Vivíamos en una caja de zapatos y ambos éramos izquierdos. Sabíamos que nunca encontraríamos a nadie que nos llevase a casa y dejase ser felices juntos. Así que disfrutábamos del momento con la tristeza de una mariposa de un día. Y pasaban las horas y yo notaba que me marchitaba y tú dejabas de sonreír.

Un día desapareciste y supe que estarías con alguien mejor. Me negaba a pensarte puesto con un vestido bonito caminando junto a tu otro yo más perfecto. Me negaba pero lo hacía, lo hice más noches de las que quiero recordar. Luego me dieron mi otra media mitad pero jamás me sentí tan bien con sus virtudes que con tus imperfecciones.

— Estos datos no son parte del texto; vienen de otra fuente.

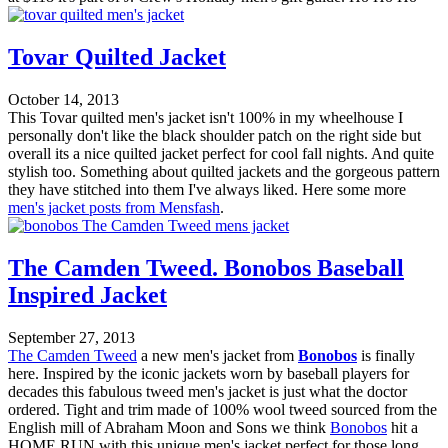
Tovar Quilted Jacket
October 14, 2013
This Tovar quilted men's jacket isn't 100% in my wheelhouse I
personally don't like the black shoulder patch on the right side but
overall its a nice quilted jacket perfect for cool fall nights. And quite
stylish too. Something about quilted jackets and the gorgeous pattern
they have stitched into them I've always liked. Here some more
men's jacket posts from Mensfash
.
The Camden Tweed. Bonobos Baseball
Inspired Jacket
September 27, 2013
The Camden Tweed
a new men's jacket from
Bonobos
is finally
here. Inspired by the iconic jackets worn by baseball players for
decades this fabulous tweed men's jacket is just what the doctor
ordered. Tight and trim made of 100% wool tweed sourced from the
English mill of Abraham Moon and Sons we think
Bonobos
hit a
HOME RUN with this unique men's jacket perfect for those long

A veces pienso si tú te sientes igual. Si sigues echando de menos nuestra simetría o si por el contrario yo fui lo pasajero. A veces mientras me guardan miro a mi derecho y solo veo todo lo que tú no eres y quiero. No sé si alguna vez te has vuelto a despertar echándome de menos. Pero yo sí. Salgo a pasear con el miedo y la esperanza de verte en pies ajenos, con el miedo y la ilusión de que al verme te acuerdes de mí.